I was sitting on the hardwood floor of my bedroom. I felt the room spinning. No, not the room. It was me, spiraling out of control into the blackness of my depression. It felt like mental quicksand, because the more I struggled against the despair the faster I was pulled under, until all I could feel was the overwhelming need to end my suffering.

Eventually the feeling passed. It always did, though while it was happening, I was sure it would last forever. I think the year was 2006 and my brother, Tom, was living with my husband, our three young children, and me. My fits of despair were coming more often, and were getting more intense. They scared me because I was starting to think about specific options for ending my life. I felt that I couldn't keep myself safe any longer, no matter how hard I tried.

Since Tom was the only one home I asked him to take me to the hospital. I remember sitting in the ER and having to convince the staff that I needed to be hospitalized.

After assuring them that I understood I couldn't change my mind once admitted, and I needed to be admitted because I was sure I wouldn't be able to keep myself safe, a nurse told me, "Are you sure your family can't just stay with you?"

I looked her square in the eyes and calmly said, "If you don't admit me today I will go home and kill myself. My blood will be on your hands."

It's been 13 years, and I still can't believe it took such a drastic comment to finally let them know I was serious. Although, now that I think about it, I have the knack for not showing signs that I'm in extreme pain, mental or otherwise. For instance, I was nearing the last stage of labor with my first baby, and the doctor, when first seeing me, said I was way too calm to be far enough along in my labor to justify admitting me just yet. Then she checked my cervical dilation, and to her surprise, I was much farther along than she had assumed.

Another time, after a serious car accident, I experienced a muscle spasm so severe that when it first came on I had to call out for help because I couldn't move. At the ER, the nurse told me the shot he was about to give me was the most painful one I'd probably ever gotten. But when he gave it to me my facial expression didn't change, and I didn't move or make a sound. He said, "Oh, I guess it wasn't that painful after all." To which I replied, "No, you were right. That hurt like hell."

I just don't show my suffering. And it's not like I try to hide it. It's just the way I am.

Anyway, it was during this hospital stay that I was introduced to Dialectical Behavior Therapy, or DBT.

DBT consists of four components: Mindfulness, Distress Tolerance, Emotion Regulation, and Interpersonal Relationship. Mindfulness has been my saving grace. Learning what mindfulness is and how to apply it in every area of my life is what frees me from being controlled by my emotions.

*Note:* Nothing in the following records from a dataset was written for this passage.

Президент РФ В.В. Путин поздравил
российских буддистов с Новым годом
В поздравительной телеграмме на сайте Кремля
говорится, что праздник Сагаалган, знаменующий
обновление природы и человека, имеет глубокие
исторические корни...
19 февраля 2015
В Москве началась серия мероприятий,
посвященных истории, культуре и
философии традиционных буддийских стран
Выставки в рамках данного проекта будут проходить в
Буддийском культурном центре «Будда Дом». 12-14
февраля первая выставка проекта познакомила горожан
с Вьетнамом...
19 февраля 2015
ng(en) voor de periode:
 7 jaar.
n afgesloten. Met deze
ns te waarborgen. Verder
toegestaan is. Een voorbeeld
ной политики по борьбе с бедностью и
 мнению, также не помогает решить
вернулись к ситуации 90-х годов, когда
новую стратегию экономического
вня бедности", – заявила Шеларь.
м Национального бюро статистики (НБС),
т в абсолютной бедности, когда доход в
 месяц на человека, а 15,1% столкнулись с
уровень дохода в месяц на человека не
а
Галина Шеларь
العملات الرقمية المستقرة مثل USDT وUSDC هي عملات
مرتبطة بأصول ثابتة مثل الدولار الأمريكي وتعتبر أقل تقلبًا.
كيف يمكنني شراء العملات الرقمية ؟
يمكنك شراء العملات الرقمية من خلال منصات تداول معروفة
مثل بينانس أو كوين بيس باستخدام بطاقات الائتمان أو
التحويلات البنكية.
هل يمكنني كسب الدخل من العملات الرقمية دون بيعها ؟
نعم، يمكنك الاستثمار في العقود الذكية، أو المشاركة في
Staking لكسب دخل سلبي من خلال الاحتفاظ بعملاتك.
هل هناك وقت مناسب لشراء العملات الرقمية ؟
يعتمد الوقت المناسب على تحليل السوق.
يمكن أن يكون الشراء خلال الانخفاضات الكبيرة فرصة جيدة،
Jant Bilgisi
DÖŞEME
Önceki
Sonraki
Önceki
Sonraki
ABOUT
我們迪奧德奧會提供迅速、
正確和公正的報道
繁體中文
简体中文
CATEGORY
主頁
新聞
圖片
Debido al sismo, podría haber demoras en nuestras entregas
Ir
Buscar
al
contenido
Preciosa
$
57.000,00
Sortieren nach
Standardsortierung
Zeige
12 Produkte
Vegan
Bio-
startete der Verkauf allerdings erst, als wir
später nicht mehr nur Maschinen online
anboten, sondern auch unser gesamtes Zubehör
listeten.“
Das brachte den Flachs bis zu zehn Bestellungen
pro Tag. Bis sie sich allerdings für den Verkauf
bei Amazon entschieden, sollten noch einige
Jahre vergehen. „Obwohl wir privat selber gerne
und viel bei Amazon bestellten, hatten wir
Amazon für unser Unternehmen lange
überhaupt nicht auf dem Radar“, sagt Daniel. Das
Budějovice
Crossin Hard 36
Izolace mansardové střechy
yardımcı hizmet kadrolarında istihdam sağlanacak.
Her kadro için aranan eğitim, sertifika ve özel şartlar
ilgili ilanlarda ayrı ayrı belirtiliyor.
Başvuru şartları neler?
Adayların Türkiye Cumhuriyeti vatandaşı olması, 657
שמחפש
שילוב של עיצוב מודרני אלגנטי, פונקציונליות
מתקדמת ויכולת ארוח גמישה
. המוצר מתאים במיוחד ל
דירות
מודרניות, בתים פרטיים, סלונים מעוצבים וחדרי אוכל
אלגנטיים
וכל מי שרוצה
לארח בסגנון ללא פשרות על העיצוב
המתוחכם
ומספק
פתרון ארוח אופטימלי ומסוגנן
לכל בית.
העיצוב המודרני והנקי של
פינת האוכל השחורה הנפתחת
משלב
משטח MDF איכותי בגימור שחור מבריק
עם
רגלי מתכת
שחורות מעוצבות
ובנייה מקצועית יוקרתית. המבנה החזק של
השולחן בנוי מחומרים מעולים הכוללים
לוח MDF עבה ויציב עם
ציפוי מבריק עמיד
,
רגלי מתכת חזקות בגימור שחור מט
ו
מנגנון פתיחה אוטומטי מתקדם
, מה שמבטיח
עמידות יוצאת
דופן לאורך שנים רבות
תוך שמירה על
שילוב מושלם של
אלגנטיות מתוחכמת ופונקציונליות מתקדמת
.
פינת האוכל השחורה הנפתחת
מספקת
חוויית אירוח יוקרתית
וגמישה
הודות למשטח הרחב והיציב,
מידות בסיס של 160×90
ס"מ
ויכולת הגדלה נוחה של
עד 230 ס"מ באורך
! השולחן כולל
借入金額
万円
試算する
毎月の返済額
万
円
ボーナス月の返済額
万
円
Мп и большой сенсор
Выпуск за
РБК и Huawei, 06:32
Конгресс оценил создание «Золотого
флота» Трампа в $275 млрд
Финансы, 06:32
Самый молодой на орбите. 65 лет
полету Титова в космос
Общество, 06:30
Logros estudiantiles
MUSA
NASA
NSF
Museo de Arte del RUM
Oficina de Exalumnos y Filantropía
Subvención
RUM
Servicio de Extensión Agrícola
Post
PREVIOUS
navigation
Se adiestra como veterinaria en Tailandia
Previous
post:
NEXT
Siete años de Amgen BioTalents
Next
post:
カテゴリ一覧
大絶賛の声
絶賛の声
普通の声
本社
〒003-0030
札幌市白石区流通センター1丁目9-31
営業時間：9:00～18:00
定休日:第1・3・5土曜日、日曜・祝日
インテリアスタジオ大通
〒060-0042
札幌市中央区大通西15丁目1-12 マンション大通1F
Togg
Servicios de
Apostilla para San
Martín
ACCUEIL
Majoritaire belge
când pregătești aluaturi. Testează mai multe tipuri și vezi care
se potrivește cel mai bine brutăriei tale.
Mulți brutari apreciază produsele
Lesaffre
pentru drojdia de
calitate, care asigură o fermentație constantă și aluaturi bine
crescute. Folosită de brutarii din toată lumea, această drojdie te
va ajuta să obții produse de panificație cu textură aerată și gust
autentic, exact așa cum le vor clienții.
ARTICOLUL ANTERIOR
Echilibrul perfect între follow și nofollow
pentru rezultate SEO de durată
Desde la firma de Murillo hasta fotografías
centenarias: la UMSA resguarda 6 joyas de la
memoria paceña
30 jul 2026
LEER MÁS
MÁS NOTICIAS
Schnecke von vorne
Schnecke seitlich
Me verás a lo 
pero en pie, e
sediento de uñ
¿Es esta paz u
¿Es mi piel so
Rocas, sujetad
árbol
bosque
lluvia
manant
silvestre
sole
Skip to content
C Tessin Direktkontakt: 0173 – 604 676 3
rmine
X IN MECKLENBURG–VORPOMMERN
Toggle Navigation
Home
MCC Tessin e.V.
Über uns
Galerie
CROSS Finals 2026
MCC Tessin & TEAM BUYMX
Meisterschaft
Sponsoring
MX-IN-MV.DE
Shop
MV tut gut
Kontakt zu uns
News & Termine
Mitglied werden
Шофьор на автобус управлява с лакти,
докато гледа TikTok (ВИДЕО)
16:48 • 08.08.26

For me, mindfulness is simply getting out of my head and into my body. Pure mindfulness holds no judgement. In this space, things are as they are. There's no denial, no manipulation, no twisting of facts, no deep thinking, no struggle. Mindfulness is the ability to let it be.

Mindfulness is also misunderstood, and because of our highly reactive and judgmental society, its simplicity is challenging to comprehend. It has taken me years to fully grasp this practice.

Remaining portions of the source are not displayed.